El colectivismo como forma de vida tradicional es evidente en
la forma de pagar impuestos en Colombia, pero no para quienes no conocen otro país. De lo que se trata es de despojar al que trabaja y produce, exactamente como en la encomienda. El interesado puede comparar lo que paga de impuestos una empresa manufacturera de cualquier tipo en Colombia y en un país europeo de "Estado de Bienestar", así como lo que paga un funcionario público que se gane diez veces el sueldo medio del país (para el caso, los profesores de universidades privadas serían lo mismo, pues dichos centros tienen prohibido el lucro). La comparación es escandalosa, los impuestos que pagan los asalariados ricos en Colombia son ínfimos y los de las empresas son altísimos.
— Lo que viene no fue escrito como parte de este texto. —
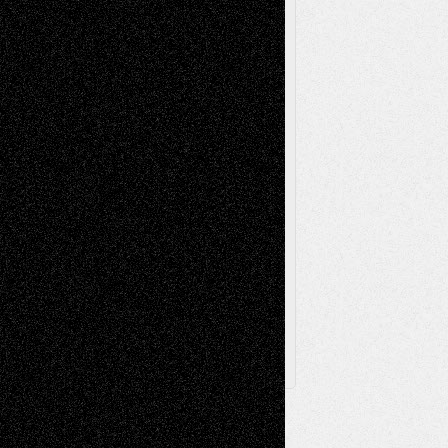
Music-Reviews
Music-MP3
Music-
Painting
Videos
Poetry
Photography
Press-
Sculpture
Printmaking
Release
Store-Artists
Television
Surrealism
Street-Art
Theatre
Television; Life in the Box
Toon Musings
Reviews
The Escape
Via Basel
Browse Archived Posts
Browse
Archived
Posts
Follow Us
X
Facebook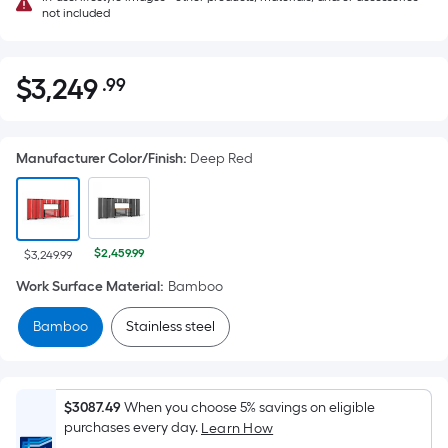
not included
$
3,249
.99
Per
$3,249.99
Square
Foot
Manufacturer Color/Finish
:
Deep Red
pricing
is
based
on
$2,459.99
the
$3,249.99
area
Work Surface Material
:
Bamboo
of
Bamboo
Stainless steel
a
flat
surface.
Length
$3087.49
When you choose 5% savings on eligible
x
purchases every day.
Learn How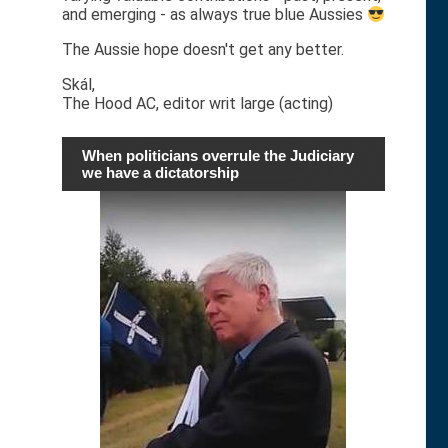
and emerging - as always true blue Aussies
The Aussie hope doesn't get any better.
Skál,
The Hood AC, editor writ large (acting)
When politicians overrule the Judiciary
we have a dictatorship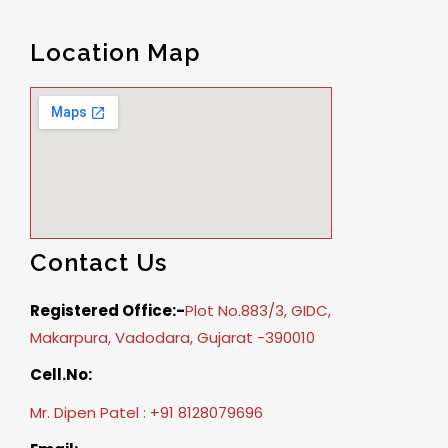
Location Map
Contact Us
Registered Office:-
Plot No.883/3, GIDC,
Makarpura, Vadodara, Gujarat -390010
Cell.No:
Mr. Dipen Patel : +91 8128079696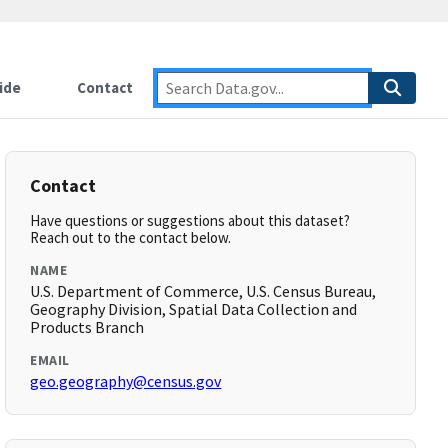
ide
Contact
Contact
Have questions or suggestions about this dataset?
Reach out to the contact below.
NAME
U.S. Department of Commerce, U.S. Census Bureau,
Geography Division, Spatial Data Collection and
Products Branch
EMAIL
geo.geography@census.gov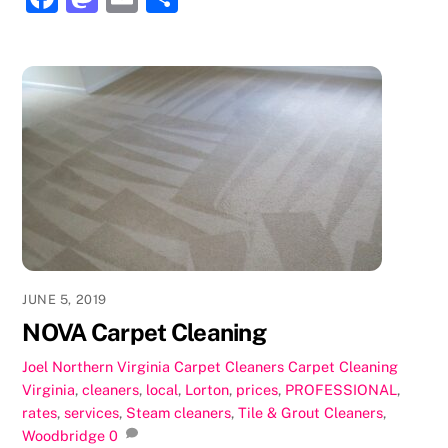
a
a
m
h
c
st
ai
ar
e
o
l
e
b
d
o
o
o
n
k
JUNE 5, 2019
NOVA Carpet Cleaning
Joel
Northern Virginia Carpet Cleaners
Carpet Cleaning
Virginia
,
cleaners
,
local
,
Lorton
,
prices
,
PROFESSIONAL
,
rates
,
services
,
Steam cleaners
,
Tile & Grout Cleaners
,
Woodbridge
0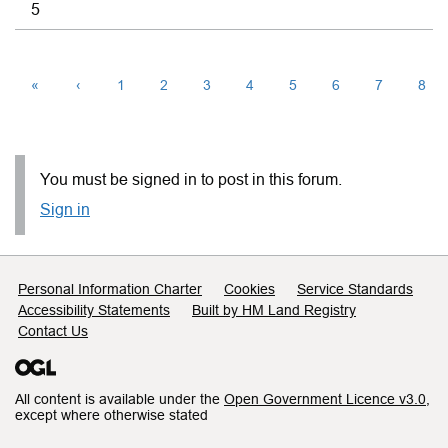
5
«
‹
1
2
3
4
5
6
7
8
You must be signed in to post in this forum.
Sign in
Support links
Personal Information Charter
Cookies
Service Standards
Accessibility Statements
Built by HM Land Registry
Contact Us
All content is available under the
Open Government Licence v3.0
,
except where otherwise stated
La primera mentira corresponde a lo que se pague por IVA. Pero una mentira tan tosca y ridícula escrita por un decano de Economía da una idea de la calidad intelectual de los enemigos de la cultura mafiosa. "Los que menos capacidad económica tienen" son los asalariados ricos, que sólo en los pantalones de marca Levi's auténticos pagarían más IVA que una persona miserable en varios meses. El afán de poner la carga tributaria sobre los empresarios es sólo el de proteger a la casta universitaria o parásita.

Pero no faltará el que razone que está bien que se cobren impuestos a los empresarios. ¿Acaso no los pagarían si a todas las personas adineradas se les cobrara según su ingreso como en los países civilizados? Además de este impuesto general sobre la renta de las personas físicas, hay un "impuesto de sociedades", que es lo que en Colombia se llama "impuesto de renta". La carga tributaria no afecta a las ganancias de los inversores, que la trasladan al precio o a los salarios. Sólo que en negocios que no ofrecen una rentabilidad alta no invierten, y es lo que se consigue cobrando impuestos altos a las empresas: desanimar la inversión y reducir así los ingresos y las oportunidades de los asalariados productivos. A la burocracia eso no la preocupa en exceso, pues los ingresos del Estado cada vez dependen más del subsuelo, y la miseria generalizada asegura mayor provisión de servicio doméstico barato.

Es decir, la ridícula cháchara de Kalmanovitz sobre "los que menos tienen" y la queja, que comparten los demás decanos, sobre las exenciones a la inversión, son sólo pretextos para impedir que los "mafiosos" (es decir, el tipo de gente productiva que suele apoyar a Uribe) disputen la supremacía al grupo de poder colectivista con que está relacionado el decano.